Who else… Sometimes I think trash pop gets closer to it than the ‘posh’ art, and some hip-hop videos get closer to it. Possibly computer games.
There’s a self-reflective, even self-critical moment at the end of this series, where you acknowledge a kind of complicity in the nostalgic culture you’re critiquing. ‘Will people come together as they did in the past and fight back,’ you write. ‘Or is this just another feedback loop of nostalgia, repeating back sounds, dreams, and images of the past? Which is the way the system controls you. And is the way this series was made.’ Where did that come from?
Adam Curtis: We live in a world where so much of the past is played back to us all the time. I mean, there are, how many now, four new films coming out about the Beatles? And it’s not just older people listening to them. It’s 23-year-olds. The whole of the internet, and the way AI works, is constantly taking stuff from the past and playing it back in all kinds of different ways to us, all the time. It’s like a haunting.
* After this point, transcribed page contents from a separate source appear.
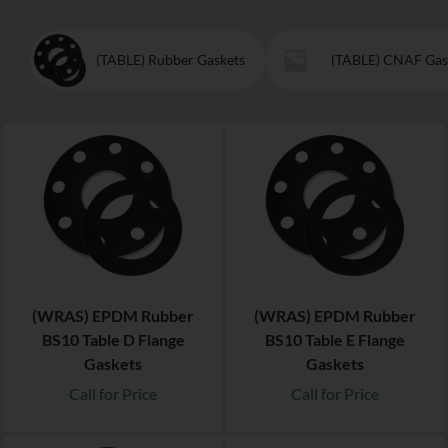
(TABLE) Rubber Gaskets
(TABLE) CNAF Gas
(WRAS) EPDM Rubber
(WRAS) EPDM Rubber
BS10 Table D Flange
BS10 Table E Flange
Gaskets
Gaskets
Call for Price
Call for Price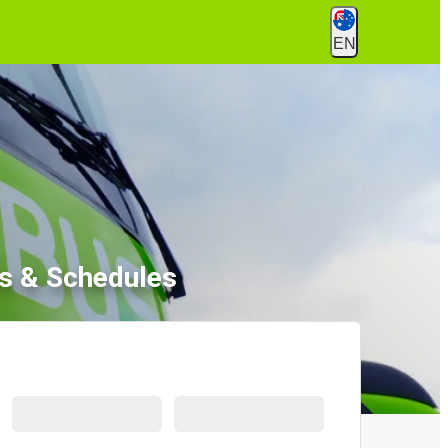
EN
ets & Schedules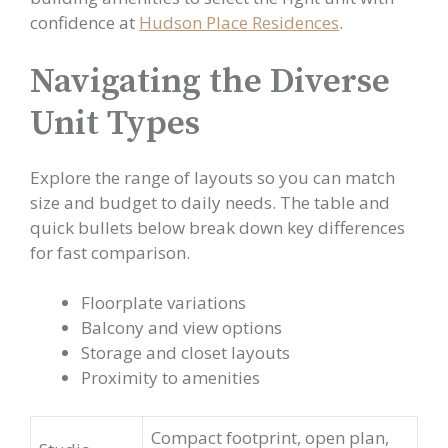
confidence at
Hudson Place Residences
.
Navigating the Diverse
Unit Types
Explore the range of layouts so you can match
size and budget to daily needs. The table and
quick bullets below break down key differences
for fast comparison.
Floorplate variations
Balcony and view options
Storage and closet layouts
Proximity to amenities
Compact footprint, open plan,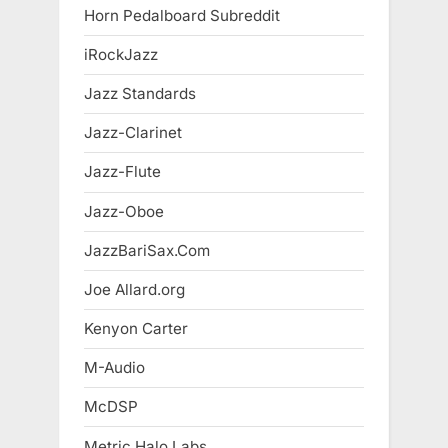
Horn Pedalboard Subreddit
iRockJazz
Jazz Standards
Jazz-Clarinet
Jazz-Flute
Jazz-Oboe
JazzBariSax.Com
Joe Allard.org
Kenyon Carter
M-Audio
McDSP
Metric Halo Labs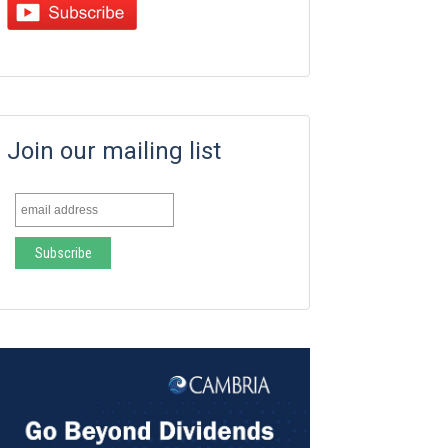
Join our mailing list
It did occur to me, all the way through, that if there’s another thing that is blocking us out from the future, it’s that world of two-dimensional images. As the past disappears in any age, what happens is that most fragments of memory just disappear, and the few that are left settle down into a pattern which becomes history. And out of that understanding of history, whether it’s right or wrong, comes an idea [about] how you can move into the future. That’s your data. In our past, which has really been accelerating over the last 20 years, the fragments never die away, because every day, millions and millions and millions of images and photographs and songs from the past are played back to us. Taken collectively, they make no sense. But unlike previous eras, where those fragments of personal experience will mostly disappear, these will not go away. They thicken up the fog of experience. The fragments that do remain can never settle down into a pattern that is understandable.
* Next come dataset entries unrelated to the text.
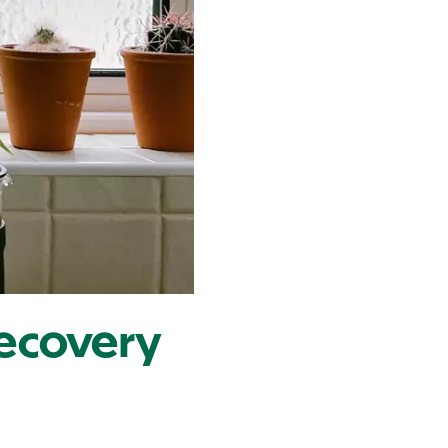
 Recovery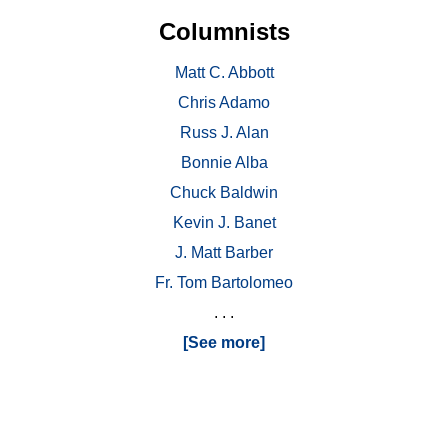
Columnists
Matt C. Abbott
Chris Adamo
Russ J. Alan
Bonnie Alba
Chuck Baldwin
Kevin J. Banet
J. Matt Barber
Fr. Tom Bartolomeo
. . .
[See more]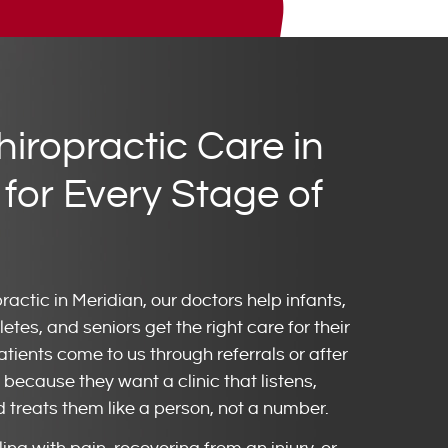
hiropractic Care in
 for Every Stage of
practic in Meridian, our doctors help infants,
letes, and seniors get the right care for their
ients come to us through referrals or after
because they want a clinic that listens,
d treats them like a person, not a number.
Maybe one of the things that is holding us back from the future is those endless fragments of the past, repeated back to us, which can never be assembled into a proper meaning. And if you look at what I do… that’s pretty much what I’m up to as well. So I thought I would gently point that out. I had a discussion with Robert [Del Naja] who runs Massive Attack, about how both of us found our voice in the 1990s, when we both started doing sampling, and we discussed how liberating it was at that point. But we’ve both become a little bit trapped by it. We are maybe, possibly, some of the agents who are holding us back from moving into the future. Maybe one of the ways to move into the future is to do the most radical thing you could think of doing at this present moment, which is: forget the past, move on. Maybe we’re pushing it to such a limit that we’re going to have to leave it.
Shifty is now available to watch on BBC iPlayer.